A year and several months later, a friend and administrator at the middle school where I taught recommended this book to the whole staff, and when she asked who would like to borrow it, my hand shot up.

I should point out here that I am an Atheist. But many times, we read fiction and we buy into a premise that we would not adopt in ordinary life. So it is with Albom’s heaven, and its five greeters. And on the last page, to my absolute astonishment, I burst into tears and grieved for my mother. I had thought that I was finished grieving; after all, she was quite elderly, and had been in poor health for quite awhile; her death was hardly unexpected. But I was very much mistaken. Our mother is our mother, and it’s likely to pack a punch when she goes.

I still don’t believe in an afterlife; I put my faith in humans, and so far it’s worked out well for me. It makes sense to base our beliefs on the material world, and to realize that the bad things that do happen are due to material conditions rather than some almighty hand from who-knows-where deciding to zap us. When people tell me that everything happens for a reason, I generally don’t say anything, but I don’t believe it for a minute. Sometimes bad things just happen. Period.

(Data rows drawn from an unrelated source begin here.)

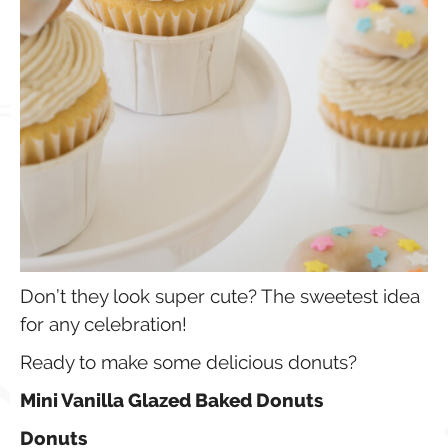
Don’t they look super cute? The sweetest idea
for any celebration!
Ready to make some delicious donuts?
Mini Vanilla Glazed Baked Donuts
Donuts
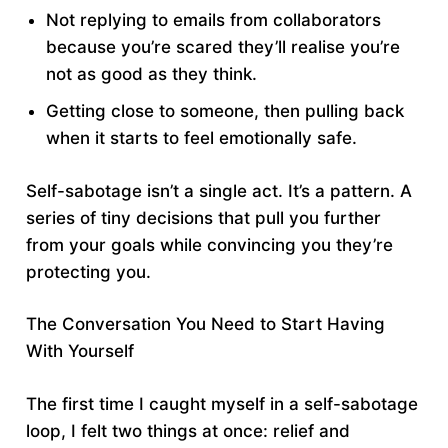
Not replying to emails from collaborators
because you’re scared they’ll realise you’re
not as good as they think.
Getting close to someone, then pulling back
when it starts to feel emotionally safe.
Self-sabotage isn’t a single act. It’s a pattern. A
series of tiny decisions that pull you further
from your goals while convincing you they’re
protecting you.
The Conversation You Need to Start Having
With Yourself
The first time I caught myself in a self-sabotage
loop, I felt two things at once: relief and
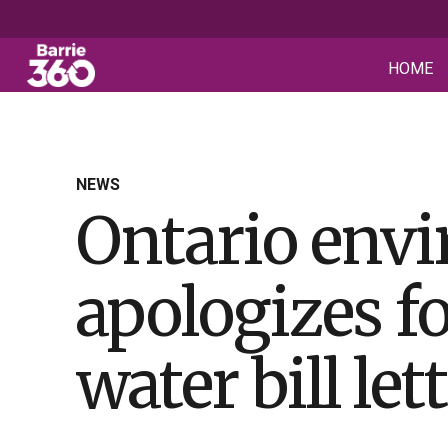
HOME
NEWS
Ontario env
apologizes fo
water bill let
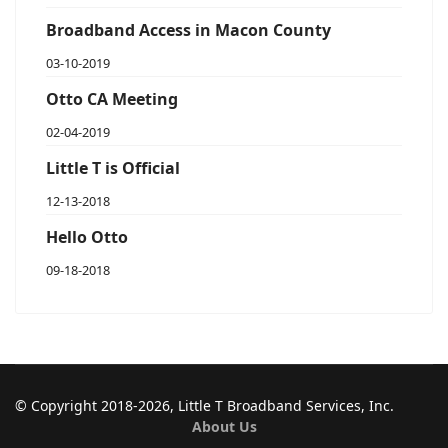
Broadband Access in Macon County
03-10-2019
Otto CA Meeting
02-04-2019
Little T is Official
12-13-2018
Hello Otto
09-18-2018
© Copyright 2018-2026, Little T Broadband Services, Inc.
About Us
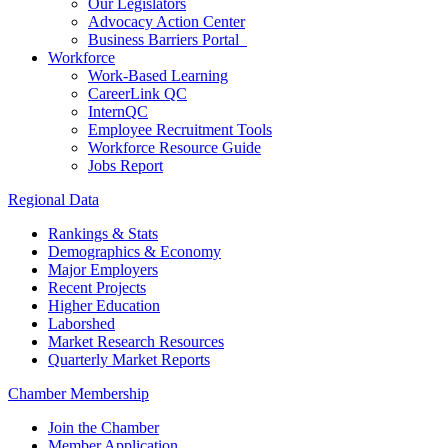
Our Legislators
Advocacy Action Center
Business Barriers Portal
Workforce
Work-Based Learning
CareerLink QC
InternQC
Employee Recruitment Tools
Workforce Resource Guide
Jobs Report
Regional Data
Rankings & Stats
Demographics & Economy
Major Employers
Recent Projects
Higher Education
Laborshed
Market Research Resources
Quarterly Market Reports
Chamber Membership
Join the Chamber
Member Application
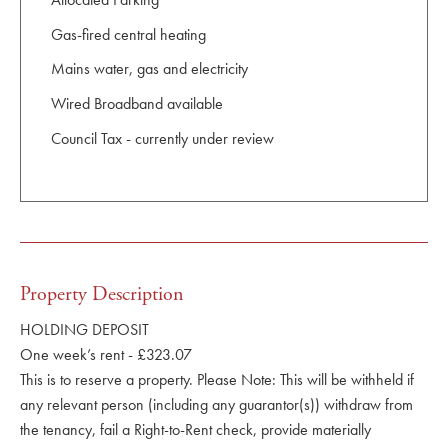
Gas-fired central heating
Mains water, gas and electricity
Wired Broadband available
Council Tax - currently under review
Property Description
HOLDING DEPOSIT
One week’s rent - £323.07
This is to reserve a property. Please Note: This will be withheld if
any relevant person (including any guarantor(s)) withdraw from
the tenancy, fail a Right-to-Rent check, provide materially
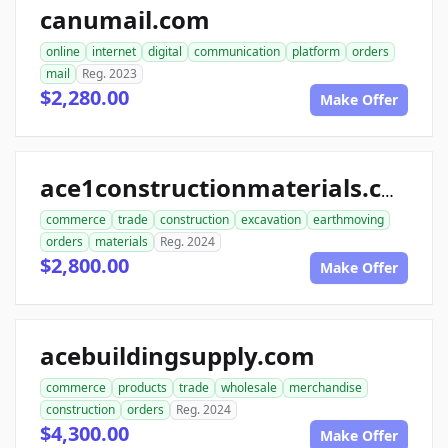
canumail.com
online
internet
digital
communication
platform
orders
mail
Reg. 2023
$2,280.00
Make Offer
ace1constructionmaterials.com
commerce
trade
construction
excavation
earthmoving
orders
materials
Reg. 2024
$2,800.00
Make Offer
acebuildingsupply.com
commerce
products
trade
wholesale
merchandise
construction
orders
Reg. 2024
$4,300.00
Make Offer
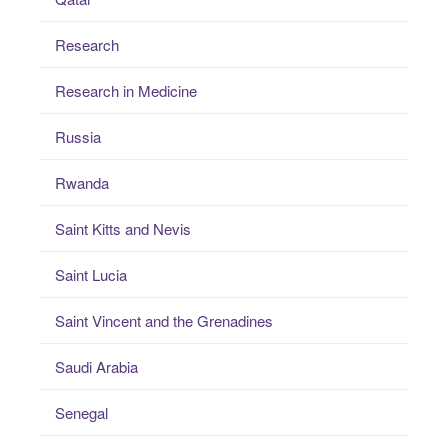
Research
Research in Medicine
Russia
Rwanda
Saint Kitts and Nevis
Saint Lucia
Saint Vincent and the Grenadines
Saudi Arabia
Senegal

But once in awhile, when a loss is powerful and visceral, it can take the edge off of the sorrow or in the case of young people who die suddenly, the stark horror, if we pretend for a little while that we will someday meet again. It’s only natural to wish for such a thing.

You will notice there’s no place on this page wherein I thank the publishers and some other source for a free galley. There wasn’t one. A friend figured out that I should read this book, and she loaned it to me. It was the right book at the right time. If you have unfinished business, or even just like a good three-hanky cry, this might be a gentle way for you to get there.


This may not be “the” grief book for everyone, but it deserves strong consideration. It is an enormous consolation for some of us when there has been too much loss at one time, and we have had to be a little too strong.